§ AVAILABLE RECORDS

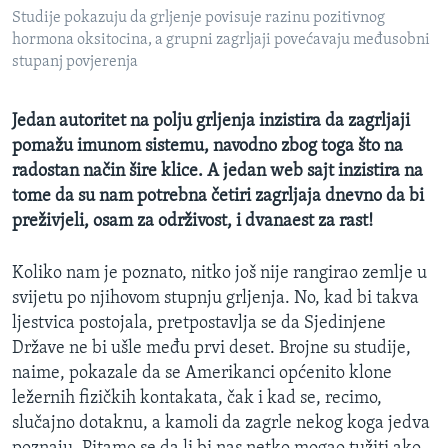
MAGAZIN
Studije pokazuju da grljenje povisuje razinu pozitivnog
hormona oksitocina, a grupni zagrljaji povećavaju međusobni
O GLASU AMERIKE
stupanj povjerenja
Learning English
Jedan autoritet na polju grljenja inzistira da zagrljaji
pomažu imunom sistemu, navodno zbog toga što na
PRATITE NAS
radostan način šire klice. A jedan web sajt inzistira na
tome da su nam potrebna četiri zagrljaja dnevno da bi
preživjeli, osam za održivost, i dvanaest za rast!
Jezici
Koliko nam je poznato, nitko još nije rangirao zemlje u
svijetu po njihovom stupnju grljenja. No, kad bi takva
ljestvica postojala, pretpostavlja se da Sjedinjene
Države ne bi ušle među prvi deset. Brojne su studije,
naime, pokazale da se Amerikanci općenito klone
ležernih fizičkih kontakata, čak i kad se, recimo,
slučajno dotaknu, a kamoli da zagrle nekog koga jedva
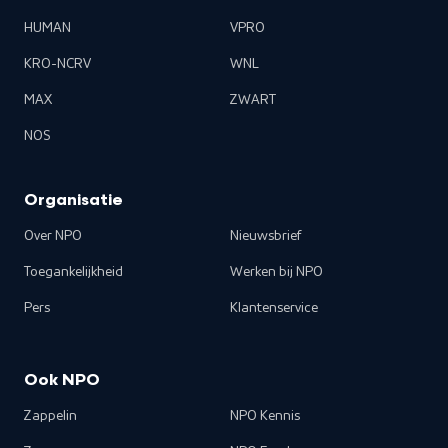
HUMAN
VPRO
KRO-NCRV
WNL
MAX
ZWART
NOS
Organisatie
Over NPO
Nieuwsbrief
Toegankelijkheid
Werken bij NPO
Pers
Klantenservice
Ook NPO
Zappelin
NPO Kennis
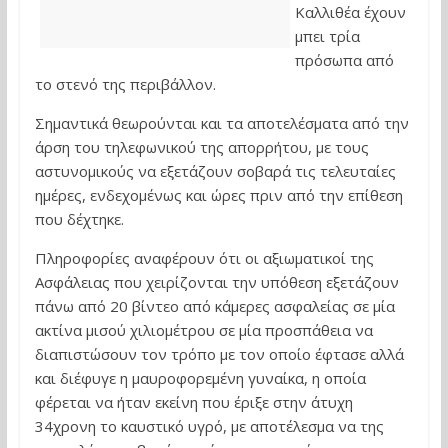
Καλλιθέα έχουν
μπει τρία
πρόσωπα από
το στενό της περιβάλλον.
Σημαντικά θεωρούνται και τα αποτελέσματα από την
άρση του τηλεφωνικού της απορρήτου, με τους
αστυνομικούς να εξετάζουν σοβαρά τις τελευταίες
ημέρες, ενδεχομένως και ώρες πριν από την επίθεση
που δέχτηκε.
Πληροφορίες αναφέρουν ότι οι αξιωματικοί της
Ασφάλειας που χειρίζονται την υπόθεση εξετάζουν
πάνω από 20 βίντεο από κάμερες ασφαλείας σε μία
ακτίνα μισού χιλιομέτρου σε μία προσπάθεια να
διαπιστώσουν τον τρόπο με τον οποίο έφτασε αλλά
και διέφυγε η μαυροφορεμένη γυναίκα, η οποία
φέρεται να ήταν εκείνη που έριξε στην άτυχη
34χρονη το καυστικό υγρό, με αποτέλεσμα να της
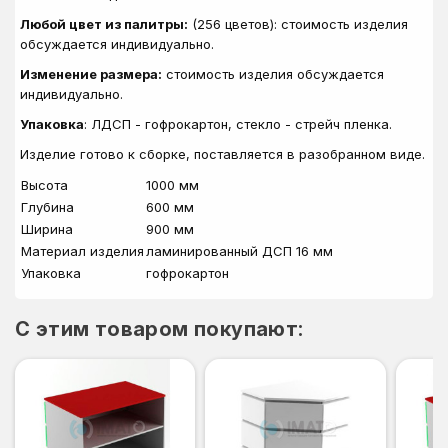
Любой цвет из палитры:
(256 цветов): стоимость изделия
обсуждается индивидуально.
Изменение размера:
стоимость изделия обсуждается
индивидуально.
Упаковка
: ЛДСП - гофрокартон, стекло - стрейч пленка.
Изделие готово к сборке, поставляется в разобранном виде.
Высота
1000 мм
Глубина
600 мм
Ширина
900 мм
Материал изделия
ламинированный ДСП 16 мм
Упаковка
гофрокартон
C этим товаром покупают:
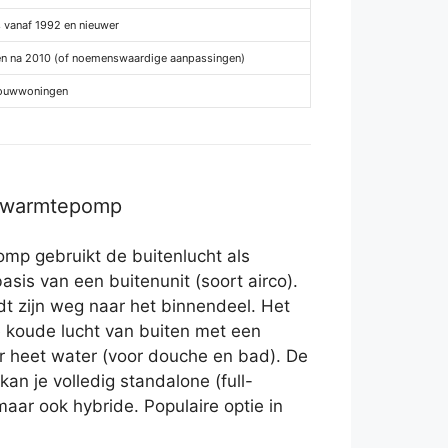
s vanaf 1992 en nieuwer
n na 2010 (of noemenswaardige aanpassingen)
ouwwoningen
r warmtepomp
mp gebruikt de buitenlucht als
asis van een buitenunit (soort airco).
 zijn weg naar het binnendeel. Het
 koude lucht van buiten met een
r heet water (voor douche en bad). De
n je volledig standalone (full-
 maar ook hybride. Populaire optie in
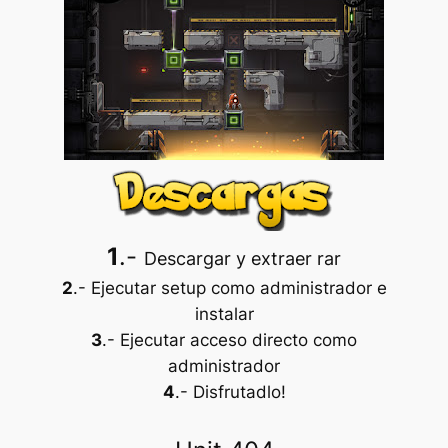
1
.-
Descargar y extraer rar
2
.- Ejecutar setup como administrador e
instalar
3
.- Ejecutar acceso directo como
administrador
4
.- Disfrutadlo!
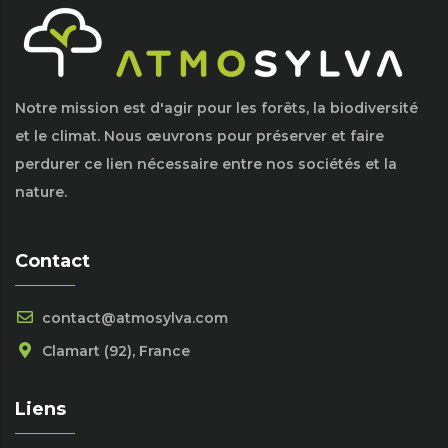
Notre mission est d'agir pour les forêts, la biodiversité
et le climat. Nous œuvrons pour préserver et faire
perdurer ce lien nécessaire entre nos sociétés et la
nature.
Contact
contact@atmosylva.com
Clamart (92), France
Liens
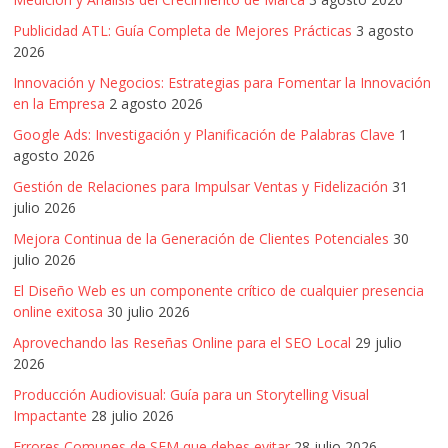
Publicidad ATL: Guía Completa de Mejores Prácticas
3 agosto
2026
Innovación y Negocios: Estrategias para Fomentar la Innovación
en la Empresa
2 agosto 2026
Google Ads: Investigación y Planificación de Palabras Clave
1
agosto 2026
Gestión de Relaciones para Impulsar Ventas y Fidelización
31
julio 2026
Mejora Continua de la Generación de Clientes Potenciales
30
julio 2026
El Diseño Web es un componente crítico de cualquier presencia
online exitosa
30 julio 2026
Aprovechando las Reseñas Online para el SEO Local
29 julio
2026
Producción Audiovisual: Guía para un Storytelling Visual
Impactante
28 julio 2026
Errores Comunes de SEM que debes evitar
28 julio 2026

==

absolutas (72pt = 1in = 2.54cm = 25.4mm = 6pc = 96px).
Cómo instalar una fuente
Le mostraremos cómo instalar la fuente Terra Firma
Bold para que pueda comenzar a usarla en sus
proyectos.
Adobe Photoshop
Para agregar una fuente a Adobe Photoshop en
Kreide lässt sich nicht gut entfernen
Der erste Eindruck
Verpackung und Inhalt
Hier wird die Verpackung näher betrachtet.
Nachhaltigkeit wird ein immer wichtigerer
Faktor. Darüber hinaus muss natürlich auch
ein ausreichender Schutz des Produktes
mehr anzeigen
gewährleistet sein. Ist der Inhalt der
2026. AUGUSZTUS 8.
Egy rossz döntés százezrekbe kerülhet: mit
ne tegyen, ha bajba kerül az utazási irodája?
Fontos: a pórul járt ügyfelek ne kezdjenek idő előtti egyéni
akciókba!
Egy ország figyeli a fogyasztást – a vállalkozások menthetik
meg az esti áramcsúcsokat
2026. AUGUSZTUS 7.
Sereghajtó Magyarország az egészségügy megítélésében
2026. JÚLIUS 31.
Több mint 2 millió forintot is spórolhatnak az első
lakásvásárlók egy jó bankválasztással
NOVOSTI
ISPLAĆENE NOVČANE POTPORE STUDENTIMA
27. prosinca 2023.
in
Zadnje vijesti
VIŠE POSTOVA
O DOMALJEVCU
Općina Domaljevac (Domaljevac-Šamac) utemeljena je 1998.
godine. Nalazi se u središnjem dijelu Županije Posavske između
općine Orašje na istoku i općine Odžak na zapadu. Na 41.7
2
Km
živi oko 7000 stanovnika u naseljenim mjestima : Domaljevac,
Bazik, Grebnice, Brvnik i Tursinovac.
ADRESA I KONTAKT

§ WHAT IS NEEDED
Each line in the records above with "обсуждается" must be returned.

§ RESPONSE
обсуждается индивидуально.
стоимость изделия обсуждается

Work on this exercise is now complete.